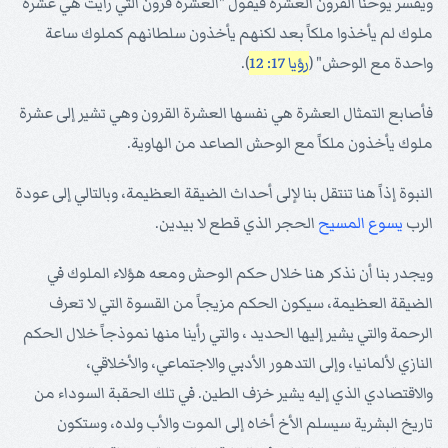
ويفسر يوحنا القرون العشرة فيقول "العشرة قرون التي رأيت هي عشرة
ملوك لم يأخذوا ملكاً بعد لكنهم يأخذون سلطانهم كملوك ساعة
واحدة مع الوحش" (
رؤيا 17: 12
).
فأصابع التمثال العشرة هي نفسها العشرة القرون وهي تشير إلى عشرة
ملوك يأخذون ملكاً مع الوحش الصاعد من الهاوية.
النبوة إذاً هنا تنتقل بنا لإلى أحداث الضيقة العظيمة، وبالتالي إلى عودة
الرب
يسوع
المسيح
الحجر الذي قطع لا بيدين.
ويجدر بنا أن نذكر هنا خلال حكم الوحش ومعه هؤلاء الملوك في
الضيقة العظيمة، سيكون الحكم مزيجاً من القسوة التي لا تعرف
الرحمة والتي يشير إليها الحديد ، والتي رأينا منها نموذجاً خلال الحكم
النازي لألمانيا، وإلى التدهور الأدبي والاجتماعي، والأخلاقي،
والاقتصادي الذي إليه يشير خزف الطين. في تلك الحقبة السوداء من
تاريخ البشرية سيسلم الأخ أخاه إلى الموت والأب ولده، وستكون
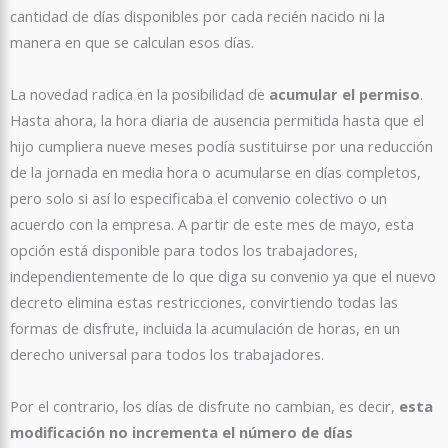
cantidad de días disponibles por cada recién nacido ni la
manera en que se calculan esos días.
La novedad radica en la posibilidad de
acumular el permiso
.
Hasta ahora, la hora diaria de ausencia permitida hasta que el
hijo cumpliera nueve meses podía sustituirse por una reducción
de la jornada en media hora o acumularse en días completos,
pero solo si así lo especificaba el convenio colectivo o un
acuerdo con la empresa. A partir de este mes de mayo, esta
opción está disponible para todos los trabajadores,
independientemente de lo que diga su convenio ya que el nuevo
decreto elimina estas restricciones, convirtiendo todas las
formas de disfrute, incluida la acumulación de horas, en un
derecho universal para todos los trabajadores.
Por el contrario, los días de disfrute no cambian, es decir,
esta
modificación no incrementa el número de días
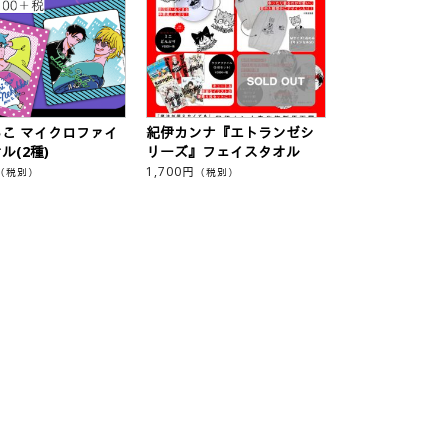
こ マイクロファイ
紀伊カンナ『エトランゼシ
ル(2種)
リーズ』フェイスタオル
1,700
円
（税別）
（税別）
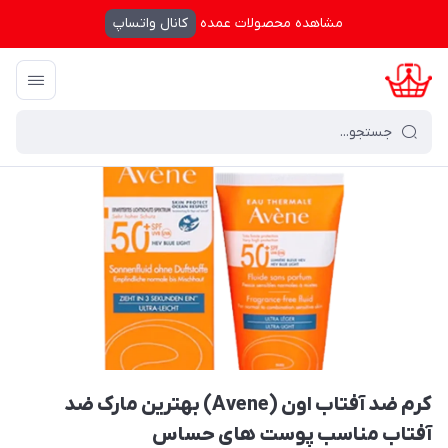
مشاهده محصولات عمده
کانال واتساپ
کرال شاپینگ
/
بایگانی نوشته‌ها
/
کرم ضد آفتاب اون (Avene) بهترین مارک ضد آفتاب مناسب پوست های حساس
کرم ضد آفتاب اون (Avene) بهترین مارک ضد
آفتاب مناسب پوست های حساس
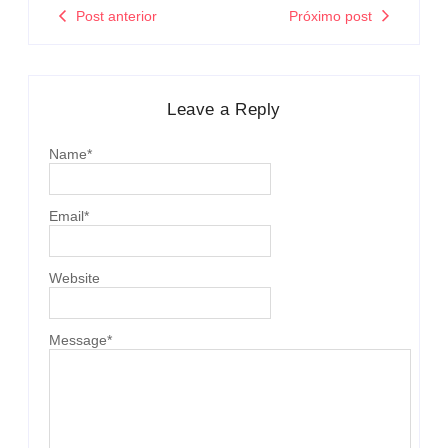
Post anterior
Próximo post
Leave a Reply
Name
*
Email
*
Website
Message
*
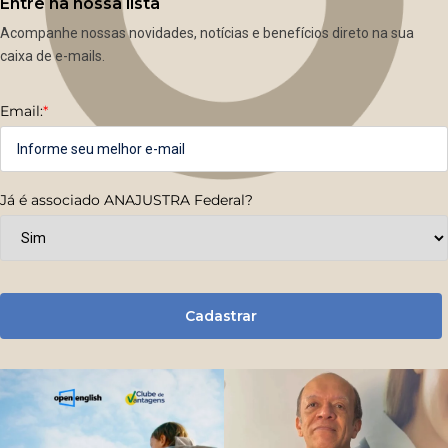
Entre na nossa lista
Acompanhe nossas novidades, notícias e benefícios direto na sua
caixa de e-mails.
Email:
*
Já é associado ANAJUSTRA Federal?
Cadastrar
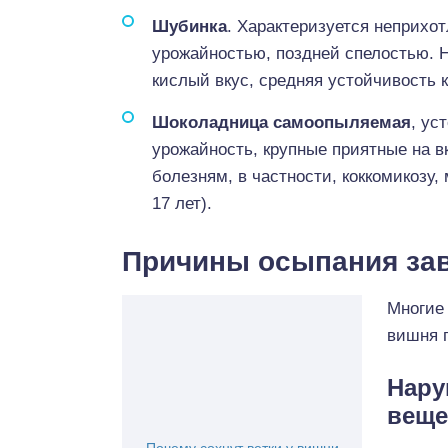
Шубинка
. Характеризуется неприхо
урожайностью, поздней спелостью. 
кислый вкус, средняя устойчивость 
Шоколадница
самоопыляемая
, ус
урожайность, крупные приятные на в
болезням, в частности, коккомикозу,
17 лет).
Причины осыпания за
Многие
вишня п
Нару
веще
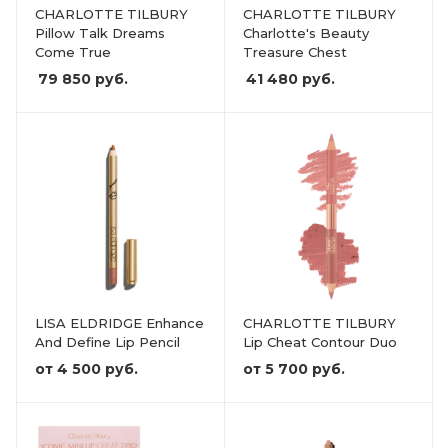
CHARLOTTE TILBURY
CHARLOTTE TILBURY
Pillow Talk Dreams
Charlotte's Beauty
Come True
Treasure Chest
79 850
руб.
41 480
руб.
LISA ELDRIDGE Enhance
CHARLOTTE TILBURY
And Define Lip Pencil
Lip Cheat Contour Duo
от
4 500 руб.
от
5 700 руб.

····················

#### Your assignment:
Going through the entries above, count each line that has the word "العشرة" and report only the count.

#### Written response:
2